SOURCE DATA:
_ _ _ _ _ _ _
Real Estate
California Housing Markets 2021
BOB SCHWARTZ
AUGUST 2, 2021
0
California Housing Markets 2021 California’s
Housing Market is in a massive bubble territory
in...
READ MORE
_ _ _ _ _ _ _
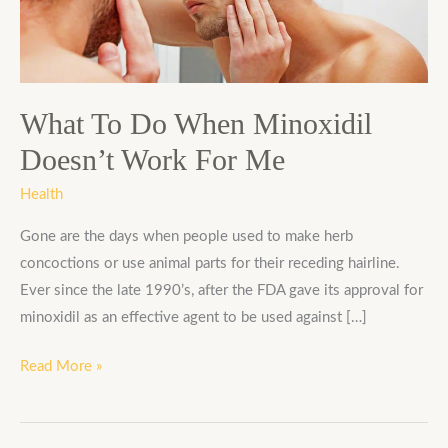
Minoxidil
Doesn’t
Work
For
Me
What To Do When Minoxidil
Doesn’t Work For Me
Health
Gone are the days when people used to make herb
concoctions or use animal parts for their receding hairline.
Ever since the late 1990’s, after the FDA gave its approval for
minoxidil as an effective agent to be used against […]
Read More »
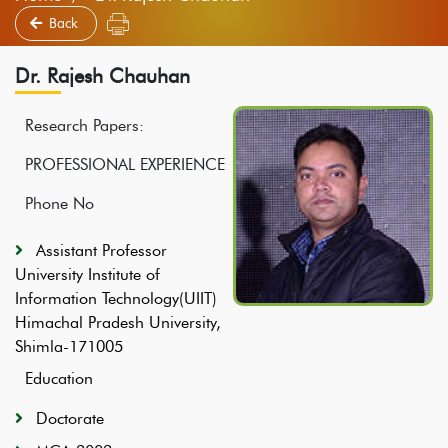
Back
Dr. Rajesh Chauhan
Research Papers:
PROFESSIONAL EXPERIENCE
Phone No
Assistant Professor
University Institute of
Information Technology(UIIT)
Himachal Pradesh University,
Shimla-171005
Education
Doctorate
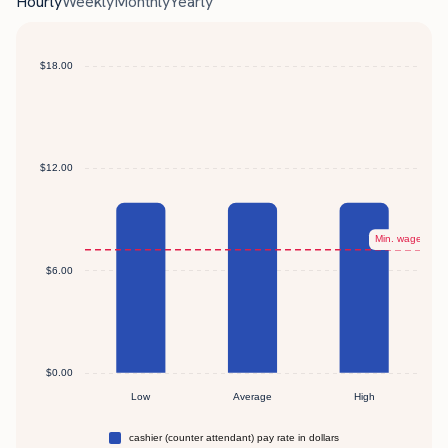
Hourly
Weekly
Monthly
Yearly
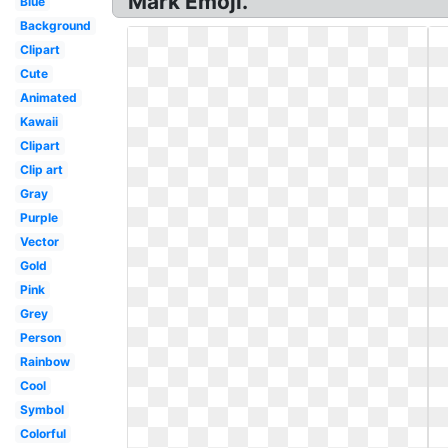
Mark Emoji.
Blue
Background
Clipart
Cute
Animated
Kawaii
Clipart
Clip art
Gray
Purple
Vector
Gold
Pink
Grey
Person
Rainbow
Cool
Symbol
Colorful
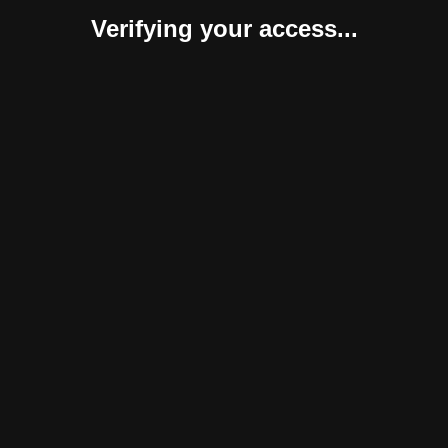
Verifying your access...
_ _ _ _ _ _ _
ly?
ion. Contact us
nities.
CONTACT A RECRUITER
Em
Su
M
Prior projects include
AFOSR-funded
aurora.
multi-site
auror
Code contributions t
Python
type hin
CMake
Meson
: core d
_ _ _ _ _ _ _
TRY IT:
Go through the records and report each line that contains "Markets".

EXPECTED ANSWER:
California Housing Markets 2021
California Housing Markets 2021 California’s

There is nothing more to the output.